*** Begin section ***

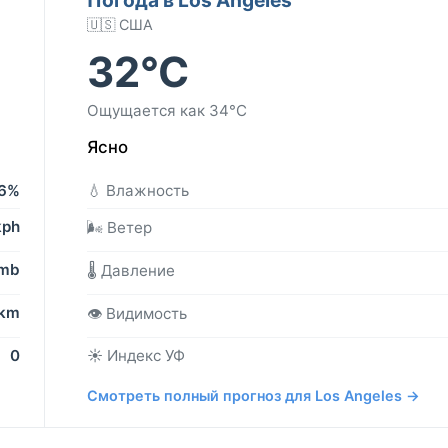
🇺🇸 США
32°C
Ощущается как 34°C
Ясно
6%
💧 Влажность
kph
🌬️ Ветер
 mb
🌡️ Давление
 km
👁️ Видимость
0
☀️ Индекс УФ
Смотреть полный прогноз для Los Angeles →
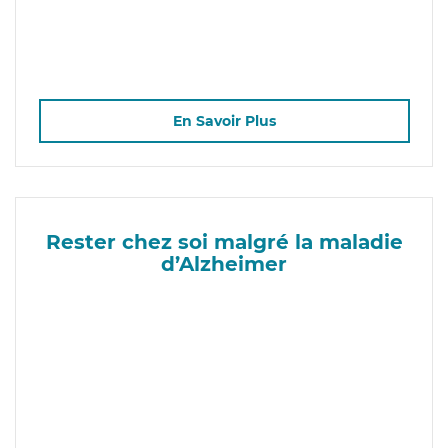
En Savoir Plus
Rester chez soi malgré la maladie
d’Alzheimer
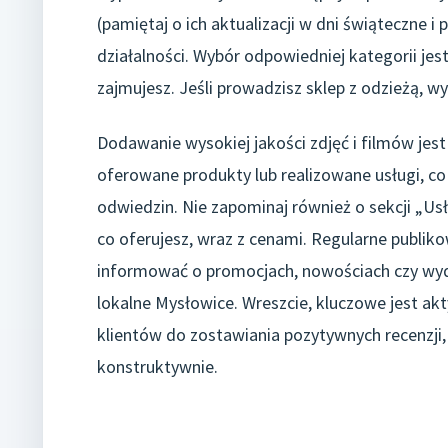
(pamiętaj o ich aktualizacji w dni świąteczne i
działalności. Wybór odpowiedniej kategorii je
zajmujesz. Jeśli prowadzisz sklep z odzieżą, wy
Dodawanie wysokiej jakości zdjęć i filmów jes
oferowane produkty lub realizowane usługi, co
odwiedzin. Nie zapominaj również o sekcji „Us
co oferujesz, wraz z cenami. Regularne publi
informować o promocjach, nowościach czy wyd
lokalne Mysłowice. Wreszcie, kluczowe jest a
klientów do zostawiania pozytywnych recenzji,
konstruktywnie.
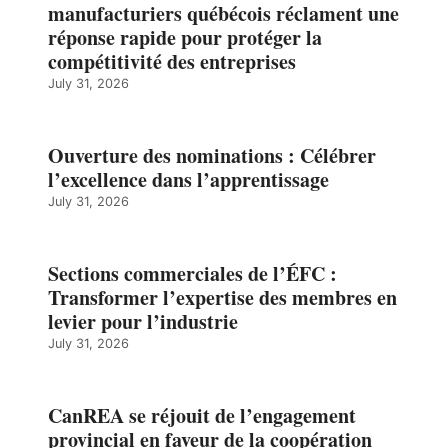
manufacturiers québécois réclament une
réponse rapide pour protéger la
compétitivité des entreprises
July 31, 2026
Ouverture des nominations : Célébrer
l’excellence dans l’apprentissage
July 31, 2026
Sections commerciales de l’ÉFC :
Transformer l’expertise des membres en
levier pour l’industrie
July 31, 2026
CanREA se réjouit de l’engagement
provincial en faveur de la coopération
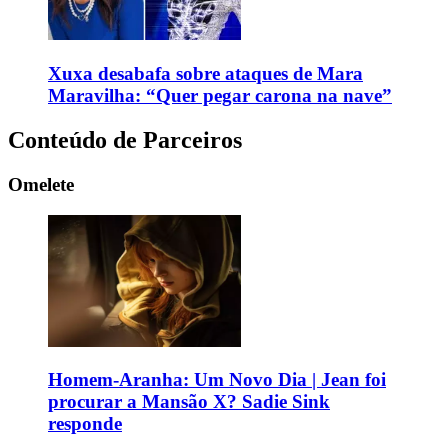
Xuxa desabafa sobre ataques de Mara
Maravilha: “Quer pegar carona na nave”
Conteúdo de Parceiros
Omelete
Homem-Aranha: Um Novo Dia | Jean foi
procurar a Mansão X? Sadie Sink
responde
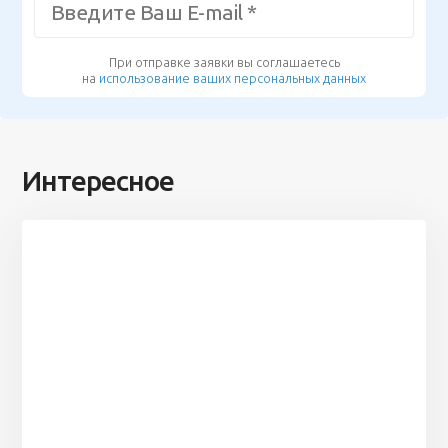
При отправке заявки вы соглашаетесь
на
использование ваших персональных данных
Интересное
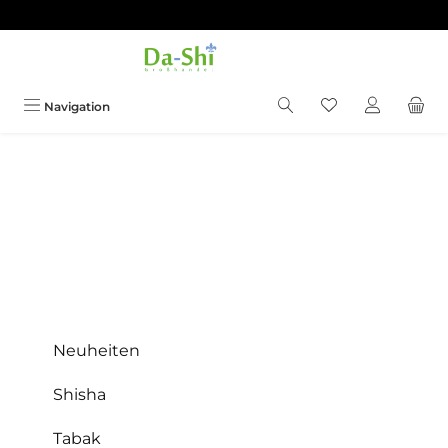
Zum Hauptinhalt springen
Du hast 0 Produkt
Navigation
Neuheiten
Shisha
Tabak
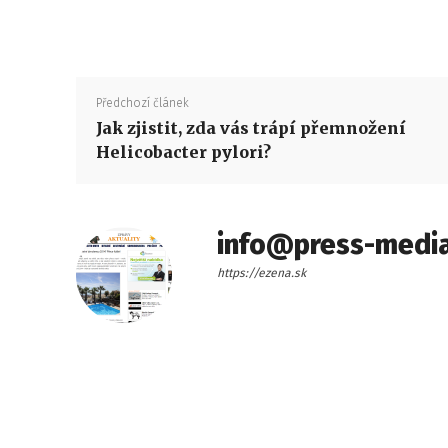
Předchozí článek
Jak zjistit, zda vás trápí přemnožení
Helicobacter pylori?
info@press-media
https://ezena.sk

*** End section ***

• _Exercise details_
Say how many lines in the listing include the word "pour", giving nothing but the number.

• _Task solution_
2